Homily for Monday, 30 March 2015‒ Monday of Holy Week

Readings of the day: Isaiah 42:1-7; Psalm 27:1, 2, 3, 13-14; John 12:1-11


“I… have called you for the victory of justice,” God says through the prophet Isaiah in today’s first reading. Of whose “victory of justice” does Isaiah speak?

Holy Week is our final preparation for the ultimate “victory of justice”: Jesus’ death on a cross for us. This is not a “victory of justice” brought on by anything we have done right or in retribution for what we have done wrong. This is God’s “victory of justice,” willed freely by God for our salvation.

And so is this not also our “victory of justice”? We are not mere spectators to God’s justice, so how do we make God’s “victory of justice” our own? Our answer to this question may seem obvious. We know what is right and just, and so we are called to act in ways that are right and just. Our Christian faith calls us to protect basic human rights, first and foremost that of life from conception to natural death. Our Christian faith calls us to use the prosperity we have to benefit the most vulnerable: People who are poor; the working poor; people who lack adequate shelter, water, and food; people who are ill; refugees and migrants.
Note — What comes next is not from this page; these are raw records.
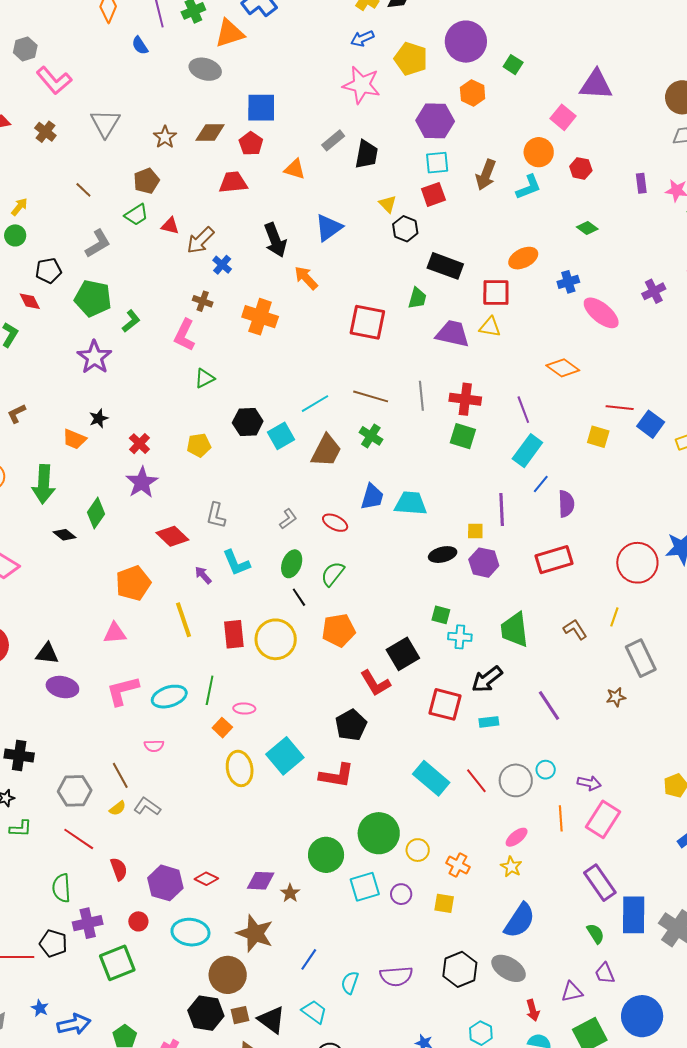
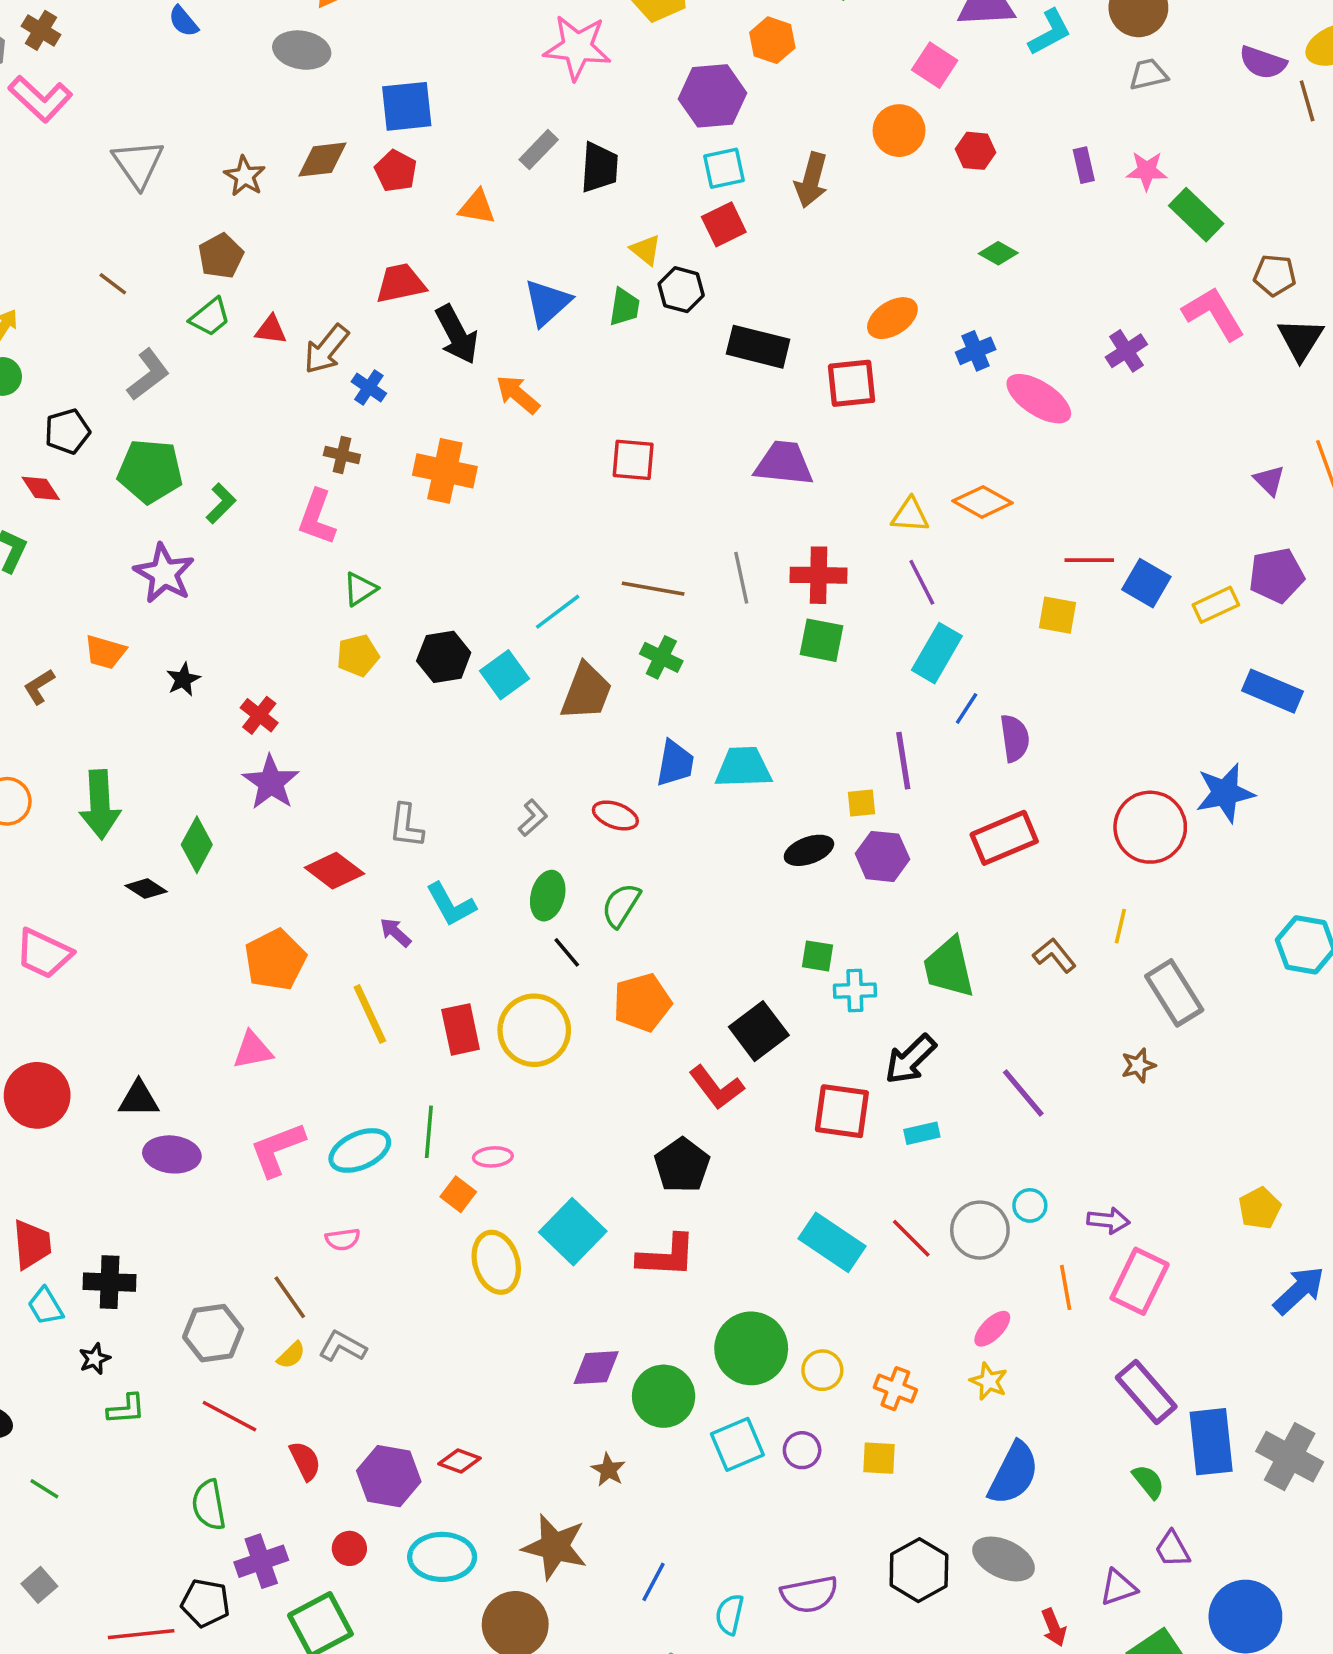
brown cross: (45, 132) -> (41, 30), moved
red trapezoid: (233, 182) -> (401, 283), moved
cyan L-shape: (529, 187) -> (1050, 32), moved
green trapezoid: (417, 298) -> (624, 307), moved
red square: (367, 322) -> (633, 460), size x0.7
yellow triangle: (490, 327) -> (910, 515), moved
orange trapezoid: (74, 439) -> (105, 652), moved
yellow pentagon: (199, 445) -> (358, 656), moved
purple diamond: (261, 881) -> (596, 1368), moved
To protect the dignity of those most in need is our foremost “victory of justice”; how we become united in God’s “victory of justice.”

But what if we have little to give to help those who are in need? What if we cannot, as individuals, change social structures of sin that keep many mired in poverty; in violence; in injustice even in our own country? What if, even when we reject or at least do not participate in gossip or political partisanship, we see these continue and even increase in our culture? How do we promote God’s “victory of justice” then?

A saying by Blessed Mother Teresa of Calcutta comes to my mind when I think of how we might promote God’s “victory of justice” in our world today. Mother Teresa said: “We can do no great things; only small things with great love.” For whom have we or will we do a small act of kindness today? How will we show to somebody the “victory of [God’s] justice,” which is the same to me as the victory of kindness and mercy? Who has recently shown us God’s justice; God’s mercy; God’s kindness, even in a small way?

And, above all, when we know we have failed to show forth God’s “victory of justice,” may we never despair of God’s mercy. May we never despair, even when we fall into the same sins; the same lack of justice, and even confess these repeatedly. May we heed the words of our Gospel Acclamation to God this morning: “You alone are compassionate with our faults.”

Might Judas Iscariot’s greatest sin not have been stealing from “the contributions” to the poor; not have been his betrayal of Jesus, but despair? God keeps calling us to small acts of “great love,” so may we never despair! God knows our works, individually and socially, for and against justice. Still, God is “compassionate with our faults.” By Christ’s Passion and death God has redeemed us and made us co-workers in his “victory of justice.”